When the Angelus bell has been rung, the Vent Sancte Spiritus is said in Choir and after the collects the Sanctissima that we may give ourselves to the Blessed Virgin, and through her to her Divine Son.  According to the recommendation of our ancient Mothers, in order to draw full fruit from this hour of prayer, we should say the Veni Sancte Spiritus and the Sanctissima with much devotion, and afterwards be careful not to make any noise which might in any way distract those who are near to us. At the end of the hour of prayer 'the Sub tuum, versicle and collects are said as marked in the Ceremonial.

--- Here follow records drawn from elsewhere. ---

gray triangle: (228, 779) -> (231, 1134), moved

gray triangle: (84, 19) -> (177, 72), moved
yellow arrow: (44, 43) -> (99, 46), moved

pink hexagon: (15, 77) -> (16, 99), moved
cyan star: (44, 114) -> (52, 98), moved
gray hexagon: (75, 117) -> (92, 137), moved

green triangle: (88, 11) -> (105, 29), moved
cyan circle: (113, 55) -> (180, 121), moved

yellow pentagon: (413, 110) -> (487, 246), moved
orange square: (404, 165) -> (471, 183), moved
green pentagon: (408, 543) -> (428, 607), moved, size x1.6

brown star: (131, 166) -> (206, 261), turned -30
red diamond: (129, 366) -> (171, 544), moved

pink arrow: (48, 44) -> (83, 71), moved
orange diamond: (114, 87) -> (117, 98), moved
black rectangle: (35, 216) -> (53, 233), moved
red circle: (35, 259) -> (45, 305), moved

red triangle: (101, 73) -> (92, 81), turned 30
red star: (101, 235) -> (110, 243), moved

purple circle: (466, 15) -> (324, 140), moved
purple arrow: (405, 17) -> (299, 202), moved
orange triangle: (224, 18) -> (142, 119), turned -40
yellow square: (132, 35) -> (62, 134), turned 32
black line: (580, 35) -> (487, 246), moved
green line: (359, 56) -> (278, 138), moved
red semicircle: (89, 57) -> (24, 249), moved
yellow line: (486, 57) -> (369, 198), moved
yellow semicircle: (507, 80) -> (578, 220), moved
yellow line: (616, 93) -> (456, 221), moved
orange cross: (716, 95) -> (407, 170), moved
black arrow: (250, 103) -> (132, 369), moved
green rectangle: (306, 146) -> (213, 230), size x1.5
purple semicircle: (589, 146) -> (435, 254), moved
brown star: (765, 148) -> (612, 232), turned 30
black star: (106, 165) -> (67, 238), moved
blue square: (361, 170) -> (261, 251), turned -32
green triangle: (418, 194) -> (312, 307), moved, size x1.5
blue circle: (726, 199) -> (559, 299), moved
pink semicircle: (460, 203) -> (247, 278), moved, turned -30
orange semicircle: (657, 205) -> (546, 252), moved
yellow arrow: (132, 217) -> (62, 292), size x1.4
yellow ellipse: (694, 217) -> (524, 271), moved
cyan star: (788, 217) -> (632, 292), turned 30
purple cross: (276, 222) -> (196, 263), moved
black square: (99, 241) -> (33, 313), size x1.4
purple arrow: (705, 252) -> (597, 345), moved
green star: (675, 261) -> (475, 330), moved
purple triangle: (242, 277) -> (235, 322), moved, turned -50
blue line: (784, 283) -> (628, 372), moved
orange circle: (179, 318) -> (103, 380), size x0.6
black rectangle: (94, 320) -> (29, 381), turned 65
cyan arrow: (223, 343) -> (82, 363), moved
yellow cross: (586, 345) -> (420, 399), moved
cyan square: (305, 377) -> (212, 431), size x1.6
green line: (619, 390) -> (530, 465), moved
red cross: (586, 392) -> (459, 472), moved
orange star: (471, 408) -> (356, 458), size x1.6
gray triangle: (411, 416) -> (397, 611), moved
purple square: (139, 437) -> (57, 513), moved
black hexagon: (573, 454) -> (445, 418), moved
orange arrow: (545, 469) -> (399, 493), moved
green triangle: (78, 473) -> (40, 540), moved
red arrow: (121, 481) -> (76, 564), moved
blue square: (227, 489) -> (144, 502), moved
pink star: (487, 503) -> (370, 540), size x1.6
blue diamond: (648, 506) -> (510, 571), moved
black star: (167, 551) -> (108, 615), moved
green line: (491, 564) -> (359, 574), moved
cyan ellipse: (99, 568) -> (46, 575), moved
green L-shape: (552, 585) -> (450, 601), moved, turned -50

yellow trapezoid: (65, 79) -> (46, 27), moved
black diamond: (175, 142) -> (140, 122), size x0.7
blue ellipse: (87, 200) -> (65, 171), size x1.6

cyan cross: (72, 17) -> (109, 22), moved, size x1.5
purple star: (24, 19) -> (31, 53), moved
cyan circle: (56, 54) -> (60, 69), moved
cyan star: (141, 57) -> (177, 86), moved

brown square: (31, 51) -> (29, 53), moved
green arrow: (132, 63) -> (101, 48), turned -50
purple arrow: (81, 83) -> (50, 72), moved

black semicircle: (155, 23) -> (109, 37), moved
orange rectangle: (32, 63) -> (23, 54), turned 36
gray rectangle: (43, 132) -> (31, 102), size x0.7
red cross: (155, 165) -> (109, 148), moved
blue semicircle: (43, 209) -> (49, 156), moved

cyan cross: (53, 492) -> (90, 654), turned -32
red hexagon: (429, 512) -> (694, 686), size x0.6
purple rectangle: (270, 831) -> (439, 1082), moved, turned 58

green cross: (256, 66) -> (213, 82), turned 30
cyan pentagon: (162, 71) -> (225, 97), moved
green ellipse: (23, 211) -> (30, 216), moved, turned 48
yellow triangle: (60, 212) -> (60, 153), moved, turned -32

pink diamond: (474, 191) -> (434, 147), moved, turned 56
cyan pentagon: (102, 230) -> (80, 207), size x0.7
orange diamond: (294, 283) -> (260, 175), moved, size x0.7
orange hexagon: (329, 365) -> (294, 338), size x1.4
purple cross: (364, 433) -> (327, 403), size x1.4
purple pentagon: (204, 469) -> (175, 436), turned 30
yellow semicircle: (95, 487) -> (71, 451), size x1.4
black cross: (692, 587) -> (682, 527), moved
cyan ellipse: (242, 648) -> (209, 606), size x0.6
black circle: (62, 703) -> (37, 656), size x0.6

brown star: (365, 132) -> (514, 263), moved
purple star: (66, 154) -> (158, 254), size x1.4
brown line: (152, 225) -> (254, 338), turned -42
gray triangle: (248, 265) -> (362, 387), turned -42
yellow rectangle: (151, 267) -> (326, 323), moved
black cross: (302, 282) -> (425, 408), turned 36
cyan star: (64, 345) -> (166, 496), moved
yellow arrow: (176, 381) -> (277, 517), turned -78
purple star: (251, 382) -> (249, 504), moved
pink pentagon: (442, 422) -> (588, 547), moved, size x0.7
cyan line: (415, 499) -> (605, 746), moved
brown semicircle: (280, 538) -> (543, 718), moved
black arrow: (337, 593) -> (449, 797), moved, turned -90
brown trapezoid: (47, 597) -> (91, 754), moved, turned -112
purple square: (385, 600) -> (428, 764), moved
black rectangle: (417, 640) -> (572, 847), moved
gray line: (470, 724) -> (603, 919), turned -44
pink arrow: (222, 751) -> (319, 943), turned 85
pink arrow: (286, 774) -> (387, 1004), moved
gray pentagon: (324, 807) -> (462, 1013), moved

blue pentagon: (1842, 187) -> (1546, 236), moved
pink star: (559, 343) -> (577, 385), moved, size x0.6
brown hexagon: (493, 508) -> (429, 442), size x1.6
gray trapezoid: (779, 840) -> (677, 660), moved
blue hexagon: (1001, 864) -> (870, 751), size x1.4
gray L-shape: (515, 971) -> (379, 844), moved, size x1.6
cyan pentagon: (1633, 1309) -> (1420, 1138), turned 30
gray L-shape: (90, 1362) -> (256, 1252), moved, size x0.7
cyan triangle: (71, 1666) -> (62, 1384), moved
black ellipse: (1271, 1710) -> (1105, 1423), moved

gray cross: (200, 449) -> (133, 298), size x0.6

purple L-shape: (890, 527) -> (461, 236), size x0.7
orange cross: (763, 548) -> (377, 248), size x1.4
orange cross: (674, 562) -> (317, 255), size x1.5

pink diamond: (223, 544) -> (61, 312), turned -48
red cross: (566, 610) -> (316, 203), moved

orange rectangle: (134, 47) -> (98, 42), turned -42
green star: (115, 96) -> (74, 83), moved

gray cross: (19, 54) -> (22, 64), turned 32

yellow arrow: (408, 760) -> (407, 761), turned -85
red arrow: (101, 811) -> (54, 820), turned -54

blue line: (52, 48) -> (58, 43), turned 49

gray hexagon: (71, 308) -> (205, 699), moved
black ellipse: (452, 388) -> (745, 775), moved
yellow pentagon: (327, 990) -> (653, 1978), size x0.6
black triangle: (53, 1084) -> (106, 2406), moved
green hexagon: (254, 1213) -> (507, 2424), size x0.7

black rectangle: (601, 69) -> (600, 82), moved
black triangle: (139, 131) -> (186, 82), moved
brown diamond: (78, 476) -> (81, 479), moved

If any sisters leave the Choir between the two bells, they may begin to do their cells; but they must return punctually to the Choir as soon as they hear the bell begin to toll, in order to be present at the beginning of Prime. The sign for beginning the Hours is given immediately after the last stroke of the bell.  At the end of the Hours, each one will visit the hermitage of our Lady to offer herself to her from the early morning and to implore her protection upon all the actions of the day.  Each sister should visit two Hermitages every day; on Sundays and Feasts all the Hermitages may be visited according to each one's devotion.

 If a sister has anything to say to the Mother Prioress, or a novice to her Mistress, she should try to do so before Mass, so as to avoid having to speak during the Holy Sacrifice and in order to keep the silence which should be observed in Choir. On Communion days no one will fail to wash her hands again before Mass if she has touched any­thing dirty.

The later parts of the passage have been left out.